In [1]:
#Imports
!pip3 install langchain_community
from langchain_community.llms import Ollama
import json
import os
import pandas as pd




In [2]:
# 1. Configuration
MEMORY_FILE = 'cache_category.json'
MODEL = 'expense-classifier-eng'

In [3]:
# 2. This function loads the memory from a JSON file
def load_memory():
    if os.path.exists(MEMORY_FILE):
        try:
            with open(MEMORY_FILE, 'r', encoding='utf-8') as f:
                return json.load(f)
        except json.JSONDecodeError:
            return {}  # If file is empty or invalid, start fresh
    return {}

In [4]:
# 3. This function saves the memory to a JSON file
def save_memory(memory):
    with open(MEMORY_FILE, 'w', encoding='utf-8') as f:
        json.dump(memory, f, indent=4, ensure_ascii=False)

In [5]:
#3.5 The idea is to only use Ollama on new cases, here I link the Ollama model created for expense classification. 
llm = Ollama(model=MODEL, base_url="http://localhost:11434")
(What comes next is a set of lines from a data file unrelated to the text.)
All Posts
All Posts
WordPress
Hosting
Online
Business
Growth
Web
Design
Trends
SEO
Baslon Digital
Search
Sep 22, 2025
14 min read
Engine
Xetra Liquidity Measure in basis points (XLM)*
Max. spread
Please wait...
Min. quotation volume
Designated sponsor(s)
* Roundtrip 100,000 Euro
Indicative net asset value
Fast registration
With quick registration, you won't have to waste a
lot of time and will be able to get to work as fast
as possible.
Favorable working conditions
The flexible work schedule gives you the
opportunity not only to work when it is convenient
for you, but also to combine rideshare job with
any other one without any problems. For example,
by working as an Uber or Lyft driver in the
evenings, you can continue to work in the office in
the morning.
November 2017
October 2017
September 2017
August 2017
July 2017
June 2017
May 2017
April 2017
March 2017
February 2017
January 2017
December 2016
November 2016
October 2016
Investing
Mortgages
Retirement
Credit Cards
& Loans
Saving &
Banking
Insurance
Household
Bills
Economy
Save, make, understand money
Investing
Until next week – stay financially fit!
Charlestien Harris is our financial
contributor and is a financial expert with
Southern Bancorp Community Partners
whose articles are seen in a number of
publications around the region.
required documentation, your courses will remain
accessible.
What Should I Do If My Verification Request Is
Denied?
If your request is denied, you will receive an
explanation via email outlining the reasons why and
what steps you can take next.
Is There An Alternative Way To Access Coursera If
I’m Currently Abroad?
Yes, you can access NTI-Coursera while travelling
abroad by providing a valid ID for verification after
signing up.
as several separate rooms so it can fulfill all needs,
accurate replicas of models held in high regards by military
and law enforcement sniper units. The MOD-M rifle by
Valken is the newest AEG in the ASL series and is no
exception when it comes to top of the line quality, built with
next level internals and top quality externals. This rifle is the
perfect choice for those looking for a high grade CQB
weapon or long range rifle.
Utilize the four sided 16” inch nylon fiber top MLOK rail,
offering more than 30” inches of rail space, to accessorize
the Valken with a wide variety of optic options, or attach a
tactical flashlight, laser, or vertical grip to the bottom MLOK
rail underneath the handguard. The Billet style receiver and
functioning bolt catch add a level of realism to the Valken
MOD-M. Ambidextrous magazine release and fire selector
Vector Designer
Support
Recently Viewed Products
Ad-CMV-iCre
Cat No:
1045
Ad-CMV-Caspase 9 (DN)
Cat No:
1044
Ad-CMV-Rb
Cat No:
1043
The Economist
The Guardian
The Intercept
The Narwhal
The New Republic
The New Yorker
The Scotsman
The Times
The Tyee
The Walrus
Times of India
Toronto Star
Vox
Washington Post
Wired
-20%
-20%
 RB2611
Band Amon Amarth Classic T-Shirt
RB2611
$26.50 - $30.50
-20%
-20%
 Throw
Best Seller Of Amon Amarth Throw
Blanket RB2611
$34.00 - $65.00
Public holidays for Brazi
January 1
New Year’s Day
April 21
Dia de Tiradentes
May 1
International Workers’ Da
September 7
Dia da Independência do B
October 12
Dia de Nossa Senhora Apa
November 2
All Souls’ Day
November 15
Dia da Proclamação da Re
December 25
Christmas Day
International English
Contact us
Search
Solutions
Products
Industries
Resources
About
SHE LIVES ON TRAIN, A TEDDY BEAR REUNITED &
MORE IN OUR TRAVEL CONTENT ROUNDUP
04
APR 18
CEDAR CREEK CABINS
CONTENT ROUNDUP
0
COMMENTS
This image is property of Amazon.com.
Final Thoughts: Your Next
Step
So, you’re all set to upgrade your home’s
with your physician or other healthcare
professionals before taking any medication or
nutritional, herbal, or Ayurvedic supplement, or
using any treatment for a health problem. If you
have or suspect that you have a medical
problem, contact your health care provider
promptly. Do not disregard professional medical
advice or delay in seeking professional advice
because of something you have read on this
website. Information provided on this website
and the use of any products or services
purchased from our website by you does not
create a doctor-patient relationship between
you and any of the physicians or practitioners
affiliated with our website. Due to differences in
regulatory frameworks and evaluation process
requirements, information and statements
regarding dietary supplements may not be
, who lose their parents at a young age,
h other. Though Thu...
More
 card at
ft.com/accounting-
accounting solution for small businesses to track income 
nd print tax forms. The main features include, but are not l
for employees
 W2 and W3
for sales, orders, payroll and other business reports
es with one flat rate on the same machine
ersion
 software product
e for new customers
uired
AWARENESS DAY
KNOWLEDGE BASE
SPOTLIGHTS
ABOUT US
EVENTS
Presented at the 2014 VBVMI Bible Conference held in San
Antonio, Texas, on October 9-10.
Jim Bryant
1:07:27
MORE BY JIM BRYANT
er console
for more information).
  llm = Ollama(model=MODEL, base_url="http://localhost:11434")


In [6]:
# 4. Rationale to classify expenses
def obtain_category(description, memory):
    # Handle NaN or non-string values
    if pd.isna(description) or not isinstance(description, str):
        return "No Description"
    
    # clean the data (mayúsculas/minúsculas)
    description_clean = description.strip().upper()
    
    # A: Check on the dicctionary whether we already know it
    if description_clean in memory:
        return memory[description_clean]

    # B: If it's new we ask Ollama
    print(f"Asking the IA about: {description}...")
    try:
        category = llm.invoke(f"Clasifica: {description}").strip()
        
        # Save in memory for future cases
        memory[description_clean] = category
        return category
    except Exception as e:
        print(f"Error with Ollama: {e}")
        return "Not Classified"

### Execution

In [7]:
known_dictionary = load_memory()
#Read the transaction data from the raw data folder
df = pd.read_csv('raw data/transactions_2022_2023.csv')
df.head()

Unnamed: 0,Date,Name / Description,Expense/Income,Amount (EUR)
0,2023-12-30,Belastingdienst,Expense,9.96
1,2023-12-30,Tesco Breda,Expense,17.53
2,2023-12-30,Monthly Appartment Rent,Expense,451.0
3,2023-12-30,Vishandel Sier Amsterdam,Expense,12.46
4,2023-12-29,Selling Paintings,Income,13.63


In [8]:
# Lambda function to apply the classification using the known dictionary
df['Category'] = df['Name / Description'].apply(lambda x: obtain_category(x, known_dictionary))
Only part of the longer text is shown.